Introduction to SIEM

Room progress ( 0% )

To access material, start machines and answer questions login.

Task 1Introduction

Security Information and Event Management system (SIEM) is the core security solution that a SOC analyst uses in the security operations center. In this room, we will learn how different devices in a network generate logs and why it's essential to have a centralized solution to collect, normalize, and correlate these logs.

Learning Objectives

Understand the different types of log sources
Identify the limitations of working with isolated logs
Recognize the importance of a SIEM solution
Explore the features of a SIEM solution
Learn various types of log sources and their ingestion in the SIEM
Understand the process behind alerting and alert analysis

Answer the questions below

What does SIEM stand for?

Task 2Logs Everywhere, Answers Nowhere

Logs Everywhere

Multiple devices in a network communicate with each other and, most of the time, with the Internet through a router. The image below shows an example of a simple network that comprises multiple Linux/Windows-based Endpoints, one data server, and one website.

A network diagram showing multiple servers and workstations.

These devices continuously generate logs of the activities that occur within them. We can also call these devices log sources. The logs they generate serve as a trail of all the activities and are extremely helpful for identifying malicious activities or general troubleshooting. These log sources are mainly divided into two categories, which are discussed below.

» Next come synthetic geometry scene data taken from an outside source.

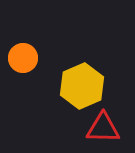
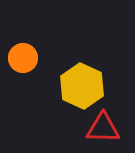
yellow hexagon: rotated 12 degrees counterclockwise
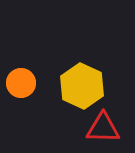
orange circle: moved 2 px left, 25 px down
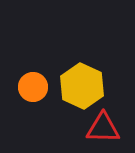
orange circle: moved 12 px right, 4 px down
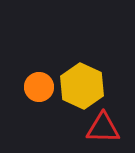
orange circle: moved 6 px right
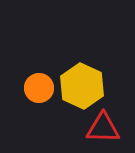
orange circle: moved 1 px down
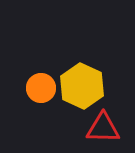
orange circle: moved 2 px right
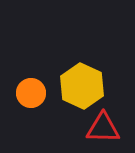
orange circle: moved 10 px left, 5 px down
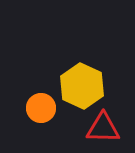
orange circle: moved 10 px right, 15 px down
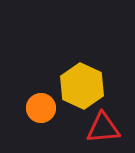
red triangle: rotated 6 degrees counterclockwise
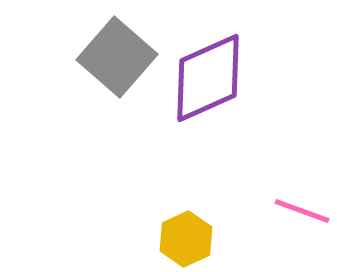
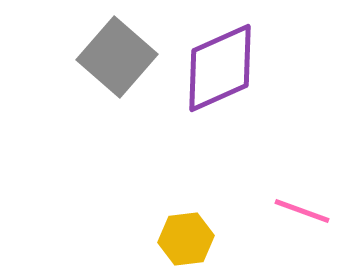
purple diamond: moved 12 px right, 10 px up
yellow hexagon: rotated 18 degrees clockwise
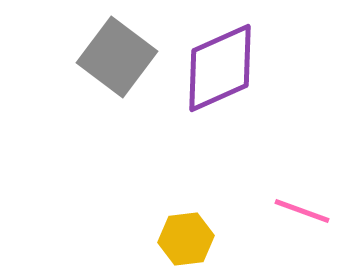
gray square: rotated 4 degrees counterclockwise
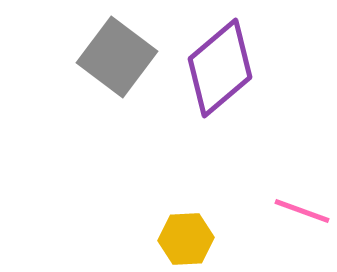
purple diamond: rotated 16 degrees counterclockwise
yellow hexagon: rotated 4 degrees clockwise
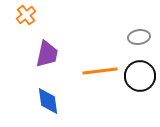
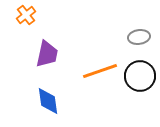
orange line: rotated 12 degrees counterclockwise
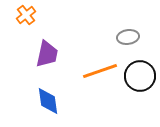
gray ellipse: moved 11 px left
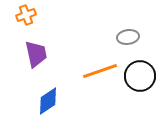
orange cross: rotated 18 degrees clockwise
purple trapezoid: moved 11 px left; rotated 24 degrees counterclockwise
blue diamond: rotated 64 degrees clockwise
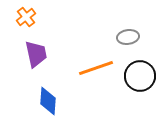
orange cross: moved 2 px down; rotated 18 degrees counterclockwise
orange line: moved 4 px left, 3 px up
blue diamond: rotated 52 degrees counterclockwise
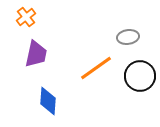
purple trapezoid: rotated 24 degrees clockwise
orange line: rotated 16 degrees counterclockwise
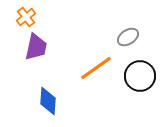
gray ellipse: rotated 25 degrees counterclockwise
purple trapezoid: moved 7 px up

1) Host-Centric Log Sources

These log sources capture events that occurred within or related to the host. Devices that generate host-centric logs include Windows, Linux, servers, etc. Some examples of host-centric logs are:

A user accessing a file
A user attempting to authenticate.
A process execution activity
A process adding/editing/deleting a registry key or value.
PowerShell execution

2) Network-Centric Log Sources

Network-related logs are generated when the hosts communicate with each other or access the internet to visit a website. Devices that generate network-centric logs are firewalls, IDS/IPS, routers, etc. Some examples of network-centric logs are:

SSH connection
A file being accessed via FTP
Web traffic
A user accessing the company's resources through VPN.
Network file sharing Activity

Together, these host-centric and network-centric log sources constantly create numerous logs in a network.

Answers Nowhere

Until now, it seems pretty straightforward that these log sources generate logs, we analyze them, and identify malicious activities. However, it's not that simple. It has some challenges. Some of them are discussed below:

Numerous Log Sources A network has many log sources, which generate hundreds of events per second. These logs are scattered across different devices, and examining the logs on each device one by one in case of an incident can be tedious.
No Centralization As logs reside on the machines on which they are generated, you may need to connect with each log source via SSH, RDP, etc., to analyze logs from multiple log sources. This is very inefficient and can waste a lot of your valuable time during the investigations.
Limited Context Individual logs cannot tell the whole story of an activity. During any incident, the individual activities on different log sources may seem harmless. But if these logs are correlated, they can indicate a whole different story. For instance, you observed a file access event in a system, which is generally normal activity. However, if you correlate different log sources, you might come to know that this file was accessed by a user who accessed this machine through lateral movement after compromising another machine in the network.
Limited Analysis The log sources generate numerous logs per second, and analyzing all the logs from all the devices manually to identify any abnormal activity is nearly impossible for humans. Realistically, the analysts will miss a lot of important logs in between the analyses due to their huge number.
Format Issues Different log sources generate logs in various formats. Analysts need to know all these formats to analyze them, which can be extremely difficult, especially when dealing with numerous log sources in a network.

In the next task, we will learn about a powerful technology that can solve all these problems.

Answer the questions below

Is Registry-related activity host-centric or network-centric?

Is VPN-related activity host-centric or network-centric?

Task 3Why SIEM?

In the previous task, we saw how different log sources generate numerous logs of various types and the challenges associated with analyzing those logs. So, how can we more efficiently manage this flood of data and extract valuable results?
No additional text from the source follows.